私は週に3回ほど、1日30分の旅に出る。「自然」を見つけにいく旅だ。
といっても、わざわざ休暇をとるわけじゃない。通勤の行き帰り。昼休み。そして週末の空き時間。30分あれば、案外いろんな自然に出会うことができる。
あらかじめお断りしておく。私は東京都心に暮らしている。勤め先は東京都目黒区と横浜市緑区。鉄道による、街から街への通勤である。
じゃあ、どうやって自然に出会っているのか。
ちょっとだけ寄り道をする。これが「30分の旅」の第一歩だ。まっすぐではなく、くねくねと通勤して、少しでいいから緑や水辺のあるところを通ってみる。そして、通るだけで終わらせない。
大切なのは、自分の〝心のレンズ〟を「標準レンズ」から切り替えて、日常を観ることだ。

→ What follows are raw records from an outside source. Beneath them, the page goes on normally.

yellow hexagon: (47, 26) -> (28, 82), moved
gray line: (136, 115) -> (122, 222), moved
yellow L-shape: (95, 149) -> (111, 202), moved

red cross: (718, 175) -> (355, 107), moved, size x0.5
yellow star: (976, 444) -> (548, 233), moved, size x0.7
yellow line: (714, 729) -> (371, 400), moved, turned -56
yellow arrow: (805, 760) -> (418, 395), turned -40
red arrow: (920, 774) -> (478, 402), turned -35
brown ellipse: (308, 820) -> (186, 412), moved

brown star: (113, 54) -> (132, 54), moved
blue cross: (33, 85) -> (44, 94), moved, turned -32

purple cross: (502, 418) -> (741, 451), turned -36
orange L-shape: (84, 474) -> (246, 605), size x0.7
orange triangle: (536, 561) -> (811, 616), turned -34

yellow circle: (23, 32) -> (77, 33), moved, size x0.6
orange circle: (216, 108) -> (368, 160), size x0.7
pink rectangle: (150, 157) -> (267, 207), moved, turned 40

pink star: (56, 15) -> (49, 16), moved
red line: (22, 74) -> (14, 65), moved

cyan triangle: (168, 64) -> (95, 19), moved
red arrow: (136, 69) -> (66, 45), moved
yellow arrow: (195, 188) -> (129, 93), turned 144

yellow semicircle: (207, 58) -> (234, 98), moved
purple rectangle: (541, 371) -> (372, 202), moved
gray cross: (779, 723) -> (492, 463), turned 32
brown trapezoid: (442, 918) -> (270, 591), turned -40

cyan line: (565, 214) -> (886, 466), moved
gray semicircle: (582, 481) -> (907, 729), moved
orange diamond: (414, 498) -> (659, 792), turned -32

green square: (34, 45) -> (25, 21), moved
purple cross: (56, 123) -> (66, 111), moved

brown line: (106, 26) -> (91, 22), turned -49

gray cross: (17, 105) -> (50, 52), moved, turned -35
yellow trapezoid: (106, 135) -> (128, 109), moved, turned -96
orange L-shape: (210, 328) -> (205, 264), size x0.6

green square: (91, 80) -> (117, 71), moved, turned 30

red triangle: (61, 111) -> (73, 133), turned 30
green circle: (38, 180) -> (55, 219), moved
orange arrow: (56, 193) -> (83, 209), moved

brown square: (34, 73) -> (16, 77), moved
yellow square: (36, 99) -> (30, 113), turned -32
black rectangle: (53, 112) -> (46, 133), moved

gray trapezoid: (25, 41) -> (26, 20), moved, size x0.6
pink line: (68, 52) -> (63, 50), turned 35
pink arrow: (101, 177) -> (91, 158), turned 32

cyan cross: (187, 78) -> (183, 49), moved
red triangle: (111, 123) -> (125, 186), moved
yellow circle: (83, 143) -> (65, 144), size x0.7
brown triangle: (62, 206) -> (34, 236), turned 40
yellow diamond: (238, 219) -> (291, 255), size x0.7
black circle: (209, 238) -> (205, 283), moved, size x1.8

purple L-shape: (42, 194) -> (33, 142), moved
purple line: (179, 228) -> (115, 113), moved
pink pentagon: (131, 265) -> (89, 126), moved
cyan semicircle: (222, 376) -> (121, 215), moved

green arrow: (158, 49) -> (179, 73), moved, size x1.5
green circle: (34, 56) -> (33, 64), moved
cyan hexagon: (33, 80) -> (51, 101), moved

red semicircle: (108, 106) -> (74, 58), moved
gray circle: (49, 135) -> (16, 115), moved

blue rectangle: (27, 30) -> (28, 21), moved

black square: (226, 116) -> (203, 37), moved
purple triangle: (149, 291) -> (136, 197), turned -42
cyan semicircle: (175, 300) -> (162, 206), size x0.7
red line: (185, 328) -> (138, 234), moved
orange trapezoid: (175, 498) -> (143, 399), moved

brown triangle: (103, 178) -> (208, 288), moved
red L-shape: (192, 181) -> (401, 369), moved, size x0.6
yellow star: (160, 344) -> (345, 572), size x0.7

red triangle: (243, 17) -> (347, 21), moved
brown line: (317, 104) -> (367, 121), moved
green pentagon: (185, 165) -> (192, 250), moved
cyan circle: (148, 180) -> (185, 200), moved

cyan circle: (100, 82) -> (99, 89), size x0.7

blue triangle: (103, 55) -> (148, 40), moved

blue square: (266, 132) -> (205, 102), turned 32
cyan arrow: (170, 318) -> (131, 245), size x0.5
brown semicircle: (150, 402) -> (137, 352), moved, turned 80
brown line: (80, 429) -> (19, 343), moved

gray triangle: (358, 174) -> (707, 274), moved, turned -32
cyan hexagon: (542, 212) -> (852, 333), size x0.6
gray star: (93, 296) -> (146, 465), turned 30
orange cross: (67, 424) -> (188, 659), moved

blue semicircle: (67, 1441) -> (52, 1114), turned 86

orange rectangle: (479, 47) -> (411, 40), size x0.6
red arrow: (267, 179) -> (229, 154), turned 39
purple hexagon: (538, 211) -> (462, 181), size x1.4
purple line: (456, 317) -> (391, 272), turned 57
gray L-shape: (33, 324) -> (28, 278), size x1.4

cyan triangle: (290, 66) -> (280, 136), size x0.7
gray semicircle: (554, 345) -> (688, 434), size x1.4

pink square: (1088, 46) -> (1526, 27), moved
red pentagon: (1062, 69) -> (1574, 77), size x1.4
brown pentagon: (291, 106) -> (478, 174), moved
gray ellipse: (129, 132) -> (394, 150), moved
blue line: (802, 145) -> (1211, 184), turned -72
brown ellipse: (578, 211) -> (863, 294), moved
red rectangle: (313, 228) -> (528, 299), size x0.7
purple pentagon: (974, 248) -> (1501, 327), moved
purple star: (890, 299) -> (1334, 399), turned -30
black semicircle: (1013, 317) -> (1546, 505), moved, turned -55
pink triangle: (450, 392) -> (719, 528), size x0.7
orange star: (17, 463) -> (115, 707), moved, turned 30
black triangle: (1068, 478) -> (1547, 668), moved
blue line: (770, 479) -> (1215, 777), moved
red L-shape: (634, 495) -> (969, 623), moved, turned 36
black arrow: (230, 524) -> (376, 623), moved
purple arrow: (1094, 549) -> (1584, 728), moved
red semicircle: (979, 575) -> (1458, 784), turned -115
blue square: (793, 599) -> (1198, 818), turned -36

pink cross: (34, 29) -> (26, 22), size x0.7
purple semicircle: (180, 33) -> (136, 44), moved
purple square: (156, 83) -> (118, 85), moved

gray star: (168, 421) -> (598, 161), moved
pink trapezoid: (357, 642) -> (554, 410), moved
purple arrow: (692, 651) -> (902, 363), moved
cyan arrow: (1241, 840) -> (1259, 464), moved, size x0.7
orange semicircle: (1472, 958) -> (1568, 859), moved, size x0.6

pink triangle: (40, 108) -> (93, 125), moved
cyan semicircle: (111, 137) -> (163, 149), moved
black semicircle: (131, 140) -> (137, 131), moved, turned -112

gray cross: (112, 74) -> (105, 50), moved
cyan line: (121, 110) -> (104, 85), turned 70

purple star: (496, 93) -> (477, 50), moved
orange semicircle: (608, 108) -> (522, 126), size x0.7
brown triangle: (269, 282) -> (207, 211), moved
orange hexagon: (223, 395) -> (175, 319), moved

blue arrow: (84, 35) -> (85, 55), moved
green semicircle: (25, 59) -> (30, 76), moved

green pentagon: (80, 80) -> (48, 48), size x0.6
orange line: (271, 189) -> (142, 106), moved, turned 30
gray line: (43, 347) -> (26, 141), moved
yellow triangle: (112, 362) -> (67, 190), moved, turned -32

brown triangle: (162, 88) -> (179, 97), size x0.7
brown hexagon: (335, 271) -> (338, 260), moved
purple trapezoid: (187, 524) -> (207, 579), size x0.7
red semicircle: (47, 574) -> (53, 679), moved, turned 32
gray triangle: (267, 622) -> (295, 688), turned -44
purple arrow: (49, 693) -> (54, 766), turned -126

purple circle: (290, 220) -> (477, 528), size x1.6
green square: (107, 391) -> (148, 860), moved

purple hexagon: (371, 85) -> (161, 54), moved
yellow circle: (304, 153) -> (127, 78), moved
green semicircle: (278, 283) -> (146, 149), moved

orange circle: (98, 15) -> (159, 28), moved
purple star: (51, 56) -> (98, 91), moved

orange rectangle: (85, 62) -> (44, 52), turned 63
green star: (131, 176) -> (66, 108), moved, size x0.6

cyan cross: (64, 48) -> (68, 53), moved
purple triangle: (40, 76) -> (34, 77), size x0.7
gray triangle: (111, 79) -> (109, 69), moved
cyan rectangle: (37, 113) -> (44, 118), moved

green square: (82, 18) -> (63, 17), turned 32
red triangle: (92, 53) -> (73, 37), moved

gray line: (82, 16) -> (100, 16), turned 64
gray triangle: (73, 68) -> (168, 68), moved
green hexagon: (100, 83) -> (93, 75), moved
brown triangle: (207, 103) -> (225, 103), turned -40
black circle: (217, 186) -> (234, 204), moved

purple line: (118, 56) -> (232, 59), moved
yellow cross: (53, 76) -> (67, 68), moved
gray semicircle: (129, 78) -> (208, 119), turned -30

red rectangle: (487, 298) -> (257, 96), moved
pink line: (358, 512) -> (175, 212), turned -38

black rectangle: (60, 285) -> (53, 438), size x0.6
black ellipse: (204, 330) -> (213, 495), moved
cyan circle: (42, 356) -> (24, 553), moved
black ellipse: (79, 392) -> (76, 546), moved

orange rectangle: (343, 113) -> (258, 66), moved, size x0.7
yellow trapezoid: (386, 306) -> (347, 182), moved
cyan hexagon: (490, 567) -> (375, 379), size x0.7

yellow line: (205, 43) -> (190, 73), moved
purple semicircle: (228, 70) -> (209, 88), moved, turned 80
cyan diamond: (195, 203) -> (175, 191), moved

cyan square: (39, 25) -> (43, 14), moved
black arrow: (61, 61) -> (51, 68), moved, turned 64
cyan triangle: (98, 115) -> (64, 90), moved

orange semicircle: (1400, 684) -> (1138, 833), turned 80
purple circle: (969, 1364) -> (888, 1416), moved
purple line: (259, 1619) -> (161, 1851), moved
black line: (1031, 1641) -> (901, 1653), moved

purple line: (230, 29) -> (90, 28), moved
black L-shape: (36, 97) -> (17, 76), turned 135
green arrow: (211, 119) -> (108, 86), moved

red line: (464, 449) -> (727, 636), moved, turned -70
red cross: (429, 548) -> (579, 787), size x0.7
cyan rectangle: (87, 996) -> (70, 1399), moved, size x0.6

毎日歩いている道端のコンクリートの隙間に生えた雑草を、「マクロレンズ」で観てみよう。雑草じゃない。名前がある。カタバミだ。黄色の花を咲かせている。白い羽に黒い点を散らした小さな蝶にも名前がある。ヤマトシジミが蜜を吸う。カタバミはヤマトシジミの食草だ。ピントを合わせれば、足元に名前のついた世界が広がる。
今度は「望遠レンズ」に切り替えてみる。駅の手前にコンクリート張りの川がある。壁面の白い梯子に、目の醒めるようなサファイアブルーの物体がとまっているのに気づく。なんだろう。
写真・柳瀬博一
カワセミだ。高さ2メートルほどのところから飛び込む。小ぶりな魚を口に咥え、水中から羽ばたき、さっきの梯子に戻って、丸呑みする。排水溝にしか見えなかった川の景色が、自分の中で一変する。ピントを合わせなければ気づくことのない「自然」は、人工空間のあちこちに潜んでいるのだ。